I am not.  I continued googling for a bit after sending my email and stumbled upon a slide deck by Brian Bende.  I think my initial concern looking at it is that it seems to require schema knowledge.

For most of our data sets, we operate in a space where we have a handful of guaranteed fields and who knows what other fields the upstream provider is going to send us.  We want to operate on the data in a manner that is non-destructive to unanticipated fields.  Is that a blocker for using the RecordReader stuff?

On Fri, Aug 10, 2018 at 4:30 PM Joe Witt <joe.witt@gmail.com> wrote:

are you familiar with the record readers, writers, and associated processors?

i suspect if you make a record writer for your custom format at the end of the flow chain youll get great performance and control.


On Fri, Aug 10, 2018, 4:27 PM Benjamin Janssen <bjanssen1@gmail.com> wrote:
All, I'm seeking some advice on best practices for dealing with FlowFiles that contain a large volume of JSON records.

My flow works like this:

Receive a FlowFile with millions of JSON records in it.

Potentially filter out some of the records based on the value of the JSON fields.  (custom processor uses a regex and a json path to produce a "matched" and "not matched" output path)

Potentially split the FlowFile into multiple FlowFiles based on the value of one of the JSON fields (custom processor uses a json path and groups into output FlowFiles based on the value).

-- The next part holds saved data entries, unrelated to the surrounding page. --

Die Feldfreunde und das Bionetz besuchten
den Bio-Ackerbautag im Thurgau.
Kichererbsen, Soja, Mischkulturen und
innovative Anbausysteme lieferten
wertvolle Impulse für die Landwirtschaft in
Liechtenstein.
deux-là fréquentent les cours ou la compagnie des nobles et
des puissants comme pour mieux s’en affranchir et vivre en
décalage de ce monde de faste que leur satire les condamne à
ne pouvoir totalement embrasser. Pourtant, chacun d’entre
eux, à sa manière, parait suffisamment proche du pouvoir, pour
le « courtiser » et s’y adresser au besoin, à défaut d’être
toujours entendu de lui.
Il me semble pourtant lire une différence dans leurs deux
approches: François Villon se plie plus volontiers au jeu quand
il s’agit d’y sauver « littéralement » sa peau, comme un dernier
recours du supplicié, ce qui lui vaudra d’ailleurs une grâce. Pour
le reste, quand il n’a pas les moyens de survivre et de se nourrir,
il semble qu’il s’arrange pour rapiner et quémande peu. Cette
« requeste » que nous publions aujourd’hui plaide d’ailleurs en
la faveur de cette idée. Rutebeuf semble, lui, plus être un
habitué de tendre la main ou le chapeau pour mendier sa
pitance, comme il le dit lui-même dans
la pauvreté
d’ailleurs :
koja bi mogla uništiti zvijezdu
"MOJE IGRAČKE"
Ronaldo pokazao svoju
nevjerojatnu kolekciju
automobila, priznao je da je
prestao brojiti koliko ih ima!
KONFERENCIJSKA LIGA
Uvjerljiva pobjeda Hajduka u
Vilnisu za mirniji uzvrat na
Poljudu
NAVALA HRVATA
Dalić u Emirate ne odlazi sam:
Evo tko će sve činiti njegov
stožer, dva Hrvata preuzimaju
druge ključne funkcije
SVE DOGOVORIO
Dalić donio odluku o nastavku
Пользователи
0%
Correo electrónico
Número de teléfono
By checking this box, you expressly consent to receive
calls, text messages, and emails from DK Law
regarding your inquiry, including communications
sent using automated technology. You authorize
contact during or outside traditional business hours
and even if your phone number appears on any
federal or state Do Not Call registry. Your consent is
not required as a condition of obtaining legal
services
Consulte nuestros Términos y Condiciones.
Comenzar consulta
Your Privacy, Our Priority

Potentially split the FlowFile into uniformly sized smaller chunks to prevent choking downstream systems on the file size (we use SplitText when the data is newline delimited, don't currently have a way when the data is a JSON array of records)

Strip out some of the JSON fields (using a JoltTransformJSON).

At the end, wrap each JSON record in a proprietary format (custom processor wraps each JSON record)

This flow is roughly similar across several different unrelated data sets.

The input data files are occasionally provided in a single JSON array and occasionally as newline delimited JSON records.  In general, we've found newline delimited JSON records far easier to work with because we can process them one at a time without loading the entire FlowFile into memory (which we have to do for the array variant).

However, if we are to use JoltTransformJSON to strip out or modify some of the JSON contents, it appears to only operate on an array (which is problematic from the memory footprint standpoint).

We don't really want to break our FlowFiles up into individual JSON records as the number of FlowFiles the system would have to handle would be orders of magnitudes larger than it is now.

Is our approach of moving towards newline delimited JSON a good one?  If so, is there anything that would be recommended for replacing JoltTransformJSON?  Or should we build a custom processor?  Or is this a reasonable feature request for the JoltTransformJSON processor to support new line delimited json?

Or should we be looking into ways to do lazy loading of the JSON arrays in our custom processors (I have no clue how easy or hard this would be to do)?  My little bit of googling suggests this would be difficult.